Figure 6: Latent state trajectories cluster episode-defining events (e.g., key pickup, door open), reflecting unsupervised structure formation.
Key Findings and Claims
- FSRM achieves strong systematic generalization and length extrapolation on hierarchical symbolic tasks (Dyck), maintaining high accuracy up to 10,000× the context length seen in training and outperforming frontier LLMs even when the LLMs are explicitly prompted with the ground-truth algorithm.
- Latent recurrence with weight sharing is crucial: OOD generalization degrades significantly if recurrence in the fast loop is replaced by a stack of unshared layers with equivalent depth.
- Latent structure is self-organizing, interpretable, and robust: The architecture induces energy minima and manifold-structured state-space trajectories aligned with logical task structure, observable across algorithmic reasoning and RL domains.
- Practical cost: FSRM incurs higher inference compute proportional to t9 (number of latent recurrences per observation), but this is partly a framework limitation—better kernel-level parallelization may alleviate some of the overhead.
Theoretical and Practical Implications
From a theoretical perspective, FSRM supports the hypothesis that separating observation and internal reasoning dynamics, and updating latent representations recurrently at a higher frequency than external input, enables neural models to consolidate and retain task-relevant information across long horizons. This supports more faithful simulation of event and state abstraction, as in human working memory architectures.
Practically, the architecture's robust OOD performance in both algorithmic and RL tasks, and its immunity to context size, make it a promising approach for sequence modeling applications where historic context must be both efficiently summarized and not forgotten—potentially including program execution, planning, temporal abstraction in policy learning, and compositional reasoning. The compression of arbitrarily long sequence history into fixed-size latents offers tractable paths to memory-efficient "long-context" AI.
Limitations and Future Perspectives
The approach has clear limitations: evaluation is constrained to synthetic/small-scale domains; inference speed is lower than SSMs or highly-optimized LLMs due to nested recurrence (which might be mitigated by recursion-friendly parallelization). Gradient instability stemming from repeated layer/weight reuse remains an open challenge, as with traditional RNNs.
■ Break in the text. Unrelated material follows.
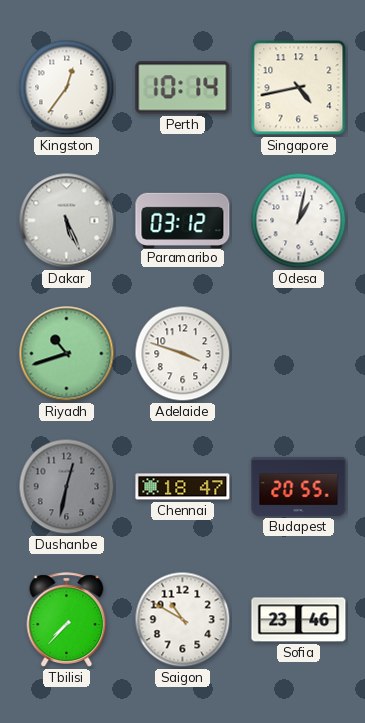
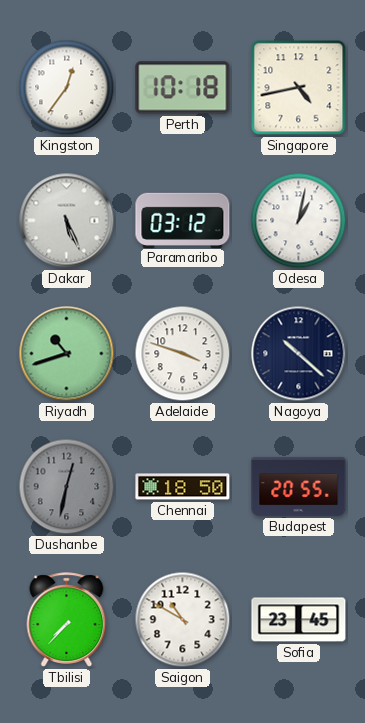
Perth: 10:14 -> 10:18
Nagoya: none -> 10:22
Chennai: 18:47 -> 18:50
Sofia: 23:46 -> 23:45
As a future direction, scalability to more complex modalities—language, video, or real-world robotics—remains to be validated. Innovations in architectural design, initialization schemes, and training algorithms (e.g., parallel RNNs or equilibrium models) are likely required to stabilize and accelerate recurrent, coupled fast-slow sequence models.
Conclusion
FSRM contributes a novel computational paradigm for sequence modeling under long-horizon, open-ended conditions by coupling fast latent recurrence with slower observational dynamics. The architecture substantially improves generalization, extrapolation, and interpretability in tasks demanding durable memory and dynamic abstraction, outperforming current SSMs, LSTMs, and Transformers in both OOD and long-sequence regimes.
The results establish coupled fast-slow latent recurrence as a robust mechanism for long-horizon sequential inference and open several avenues for neural architectures that more closely mimic human-like state tracking and memory. Further exploration in real-world settings and efficiency optimization will determine the model’s practical adoption in next-generation AI systems.